My sons learned, by design, to have zero tolerance for their mother. Ordinary acts of parenting—direction, correction, consequences, even simple questions—were rejected and reframed as manipulation or control. I once read a message from their father telling them, “Disregard your mother.” And they did. Their dismissal was not only permitted but modeled, reinforced, and quietly supported by people who positioned themselves as adversaries.

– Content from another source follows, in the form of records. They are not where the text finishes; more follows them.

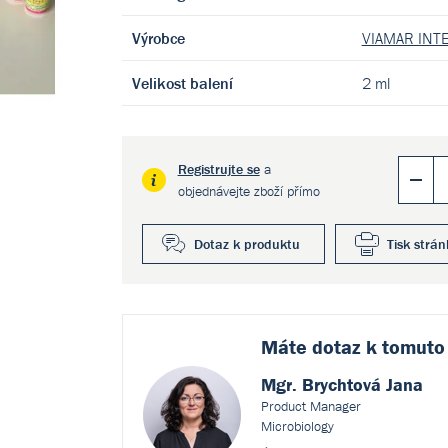
Výrobce
VIAMAR INTE
Velikost balení
2 ml
Registrujte se
a
objednávejte zboží přímo
Dotaz k produktu
Tisk strán
Máte dotaz k
tomuto
Mgr. Brychtová Jana
Product Manager
Microbiology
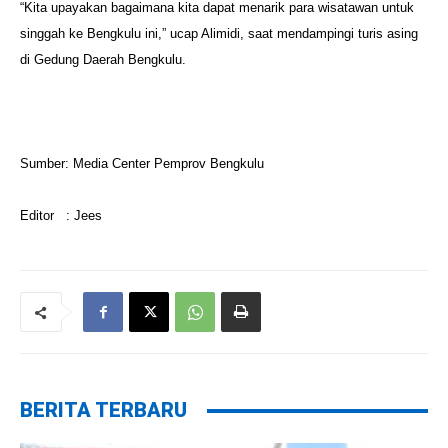
“Kita upayakan bagaimana kita dapat menarik para wisatawan untuk
singgah ke Bengkulu ini,” ucap Alimidi, saat mendampingi turis asing
di
Gedung Daerah Bengkulu.
Sumber: Media Center Pemprov Bengkulu
Editor : Jees
BERITA TERBARU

During months of medical crisis—unmanaged pain, heavy medication, complications, emotional collapse—I was met with silence. I lost forty pounds. I couldn’t sit, stand, or lie down without pain. Without sleep, I struggled to function. My children showed little response, a kind of learned distance. My medical devastation wasn’t received as a call for care, but seemed to reinforce the narrative they had been taught to hold.

Soon after that year of collapse came two heart attacks—more data, more interpretation, more judgment. I can hold compassion for how my children were shaped without accepting mercilessness as something I choose to live near. My healing has required restraint, even when injustice invites engagement. Over time, my options narrowed to two: escalate or collapse. In that narrowing, the structure became clear. Conflict was the point. They wanted a war—because war produces a winner and a loser, and in war, restraint is a liability.

There is no framework of love or care in which it is acceptable to erase a parent. Participating in any activity that knowingly divides children from a parent is emotional violence.

I continue to learn about the generational dynamics of scapegoating and parental alienation. I recognize myself in the stories of others whose former partners aligned with extended families in campaigns framed as concern—please pray for her, we’re worried—while undermining, diminishing, and dividing.